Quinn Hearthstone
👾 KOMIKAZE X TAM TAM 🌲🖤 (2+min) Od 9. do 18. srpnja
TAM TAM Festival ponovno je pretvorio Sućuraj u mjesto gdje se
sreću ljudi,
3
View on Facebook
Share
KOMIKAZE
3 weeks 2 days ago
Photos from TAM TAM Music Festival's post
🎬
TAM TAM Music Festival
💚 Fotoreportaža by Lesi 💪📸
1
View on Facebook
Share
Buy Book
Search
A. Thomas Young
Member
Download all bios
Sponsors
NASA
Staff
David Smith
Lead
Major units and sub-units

...

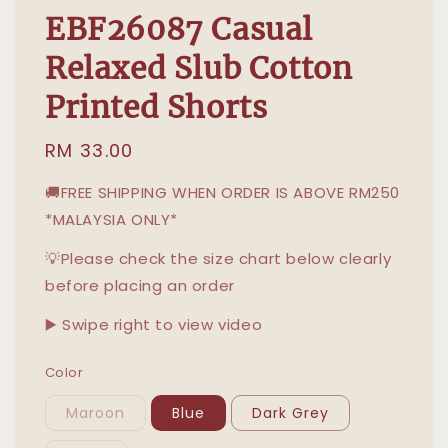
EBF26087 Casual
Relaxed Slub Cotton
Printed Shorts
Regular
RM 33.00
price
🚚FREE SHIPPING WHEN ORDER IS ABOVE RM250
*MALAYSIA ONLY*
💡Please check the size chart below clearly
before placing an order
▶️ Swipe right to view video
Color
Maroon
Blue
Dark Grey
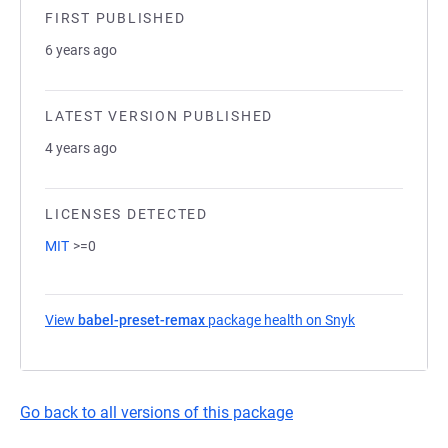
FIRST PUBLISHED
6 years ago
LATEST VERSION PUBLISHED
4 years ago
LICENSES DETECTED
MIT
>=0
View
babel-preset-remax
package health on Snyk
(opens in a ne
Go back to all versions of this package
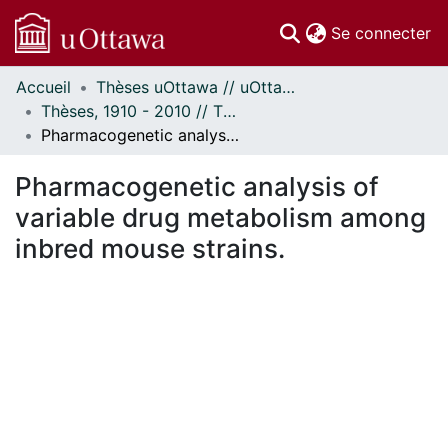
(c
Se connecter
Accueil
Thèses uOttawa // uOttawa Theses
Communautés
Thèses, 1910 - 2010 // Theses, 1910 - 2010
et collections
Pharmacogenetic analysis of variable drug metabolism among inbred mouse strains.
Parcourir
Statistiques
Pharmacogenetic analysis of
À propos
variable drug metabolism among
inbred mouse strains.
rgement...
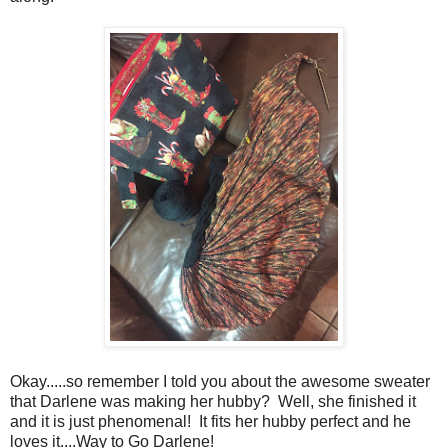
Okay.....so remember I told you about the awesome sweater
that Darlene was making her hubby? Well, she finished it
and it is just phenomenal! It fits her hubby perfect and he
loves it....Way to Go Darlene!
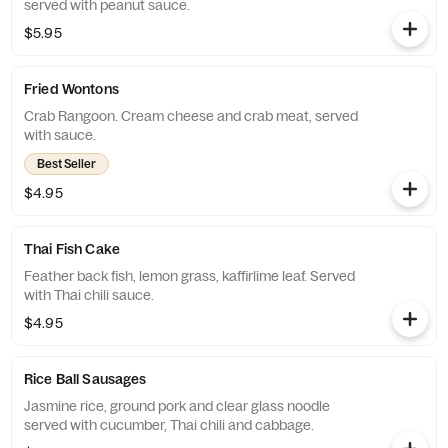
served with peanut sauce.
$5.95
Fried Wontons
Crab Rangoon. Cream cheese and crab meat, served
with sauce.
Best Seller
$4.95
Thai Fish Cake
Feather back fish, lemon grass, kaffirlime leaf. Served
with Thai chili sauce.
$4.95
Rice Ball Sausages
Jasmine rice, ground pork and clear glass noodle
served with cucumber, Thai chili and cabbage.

**Exercise aim**.
Read through the listing and copy each line in which the word "variable" occurs.

**Exercise result**.
Pharmacogenetic analysis of variable drug metabolism among inbred mouse strains.
variable drug metabolism among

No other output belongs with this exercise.